#### [Problem statement]
I would like every record reproduced exactly, with the pictures left out.

#### [Data shown]
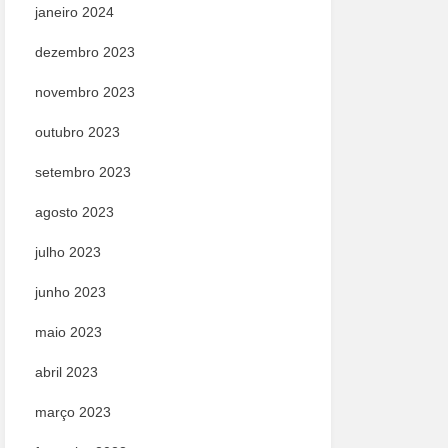
janeiro 2024
dezembro 2023
novembro 2023
outubro 2023
setembro 2023
agosto 2023
julho 2023
junho 2023
maio 2023
abril 2023
março 2023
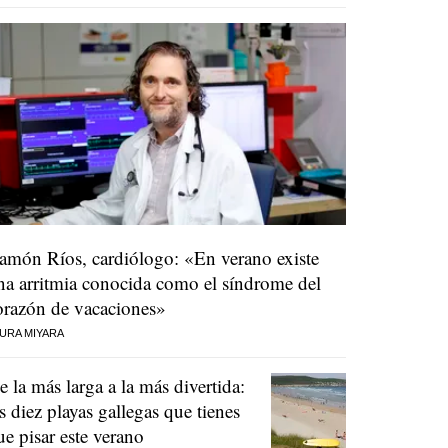
amón Ríos, cardiólogo: «En verano existe
na arritmia conocida como el síndrome del
orazón de vacaciones»
URA MIYARA
e la más larga a la más divertida:
as diez playas gallegas que tienes
ue pisar este verano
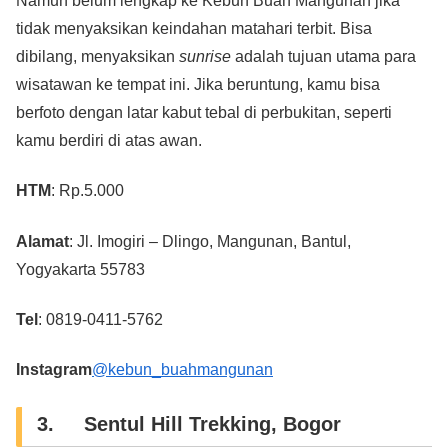
Namun belum lengkap ke Kebun Buah Mangunan jika
tidak menyaksikan keindahan matahari terbit. Bisa
dibilang, menyaksikan
sunrise
adalah tujuan utama para
wisatawan ke tempat ini. Jika beruntung, kamu bisa
berfoto dengan latar kabut tebal di perbukitan, seperti
kamu berdiri di atas awan.
HTM
: Rp.5.000
Alamat
: Jl. Imogiri – Dlingo, Mangunan, Bantul,
Yogyakarta 55783
Tel
: 0819-0411-5762
Instagram
@kebun_buahmangunan
3. Sentul Hill Trekking, Bogor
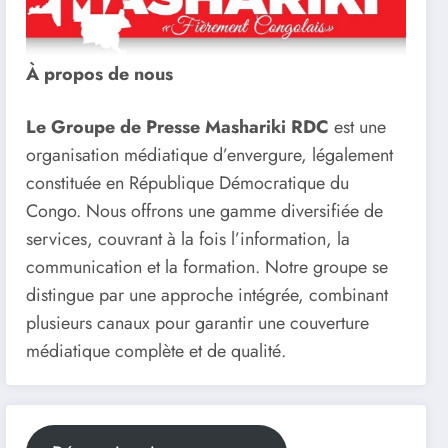
À propos de nous
Le Groupe de Presse Mashariki RDC
est une
organisation médiatique d’envergure, légalement
constituée en République Démocratique du
Congo. Nous offrons une gamme diversifiée de
services, couvrant à la fois l’information, la
communication et la formation. Notre groupe se
distingue par une approche intégrée, combinant
plusieurs canaux pour garantir une couverture
médiatique complète et de qualité.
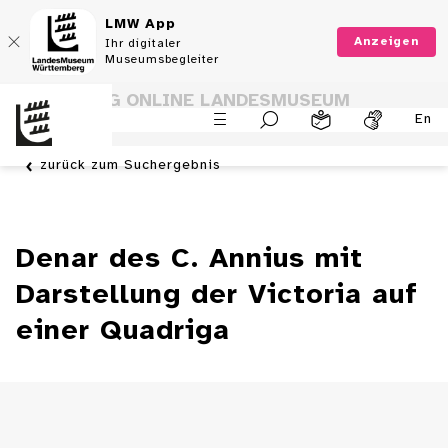
LMW App
Anzeigen
Ihr digitaler
Museumsbegleiter
SAMMLUNG ONLINE LANDESMUSEUM
En
WÜRTTEMBERG
zurück zum Suchergebnis
Denar des C. Annius mit
Darstellung der Victoria auf
einer Quadriga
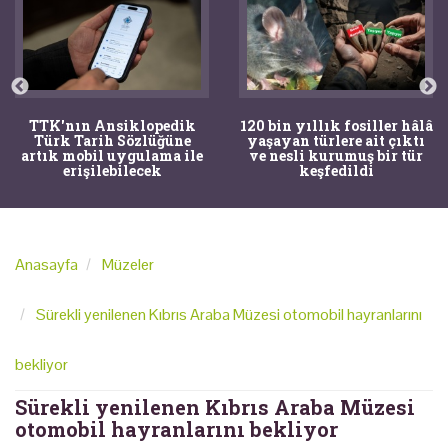
TTK'nın Ansiklopedik
120 bin yıllık fosiller hâlâ
Türk Tarih Sözlüğüne
yaşayan türlere ait çıktı
artık mobil uygulama ile
ve nesli kurumuş bir tür
erişilebilecek
keşfedildi
Anasayfa
Müzeler
Sürekli yenilenen Kıbrıs Araba Müzesi otomobil hayranlarını
bekliyor
Sürekli yenilenen Kıbrıs Araba Müzesi
otomobil hayranlarını bekliyor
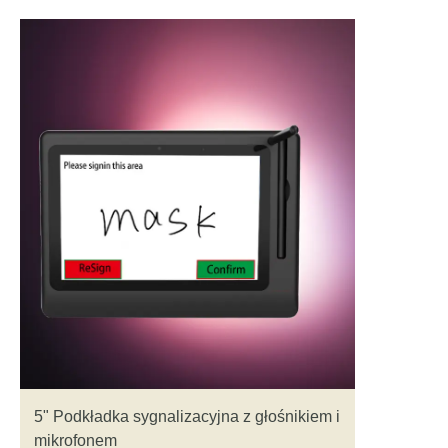
5" Podkładka sygnalizacyjna z głośnikiem i
mikrofonem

#### [Exercise response]
janeiro 2024
dezembro 2023
novembro 2023
outubro 2023
setembro 2023
agosto 2023
julho 2023
junho 2023
maio 2023
abril 2023
março 2023
amón Ríos, cardiólogo: «En verano existe
na arritmia conocida como el síndrome del
orazón de vacaciones»
URA MIYARA
e la más larga a la más divertida:
as diez playas gallegas que tienes
ue pisar este verano
Namun belum lengkap ke Kebun Buah Mangunan jika
tidak menyaksikan keindahan matahari terbit. Bisa
dibilang, menyaksikan
sunrise
adalah tujuan utama para
wisatawan ke tempat ini. Jika beruntung, kamu bisa
berfoto dengan latar kabut tebal di perbukitan, seperti
kamu berdiri di atas awan.
HTM
: Rp.5.000
Alamat
: Jl. Imogiri – Dlingo, Mangunan, Bantul,
Yogyakarta 55783
Tel
: 0819-0411-5762
Instagram
@kebun_buahmangunan
3. Sentul Hill Trekking, Bogor
À propos de nous
Le Groupe de Presse Mashariki RDC
est une
organisation médiatique d’envergure, légalement
constituée en République Démocratique du
Congo. Nous offrons une gamme diversifiée de
services, couvrant à la fois l’information, la
communication et la formation. Notre groupe se
distingue par une approche intégrée, combinant
plusieurs canaux pour garantir une couverture
médiatique complète et de qualité.
LMW App
Anzeigen
Ihr digitaler
Museumsbegleiter
SAMMLUNG ONLINE LANDESMUSEUM
En
WÜRTTEMBERG
zurück zum Suchergebnis
Denar des C. Annius mit
Darstellung der Victoria auf
einer Quadriga
TTK'nın Ansiklopedik
120 bin yıllık fosiller hâlâ
Türk Tarih Sözlüğüne
yaşayan türlere ait çıktı
artık mobil uygulama ile
ve nesli kurumuş bir tür
erişilebilecek
keşfedildi
Anasayfa
Müzeler
Sürekli yenilenen Kıbrıs Araba Müzesi otomobil hayranlarını
bekliyor
Sürekli yenilenen Kıbrıs Araba Müzesi
otomobil hayranlarını bekliyor
5" Podkładka sygnalizacyjna z głośnikiem i
mikrofonem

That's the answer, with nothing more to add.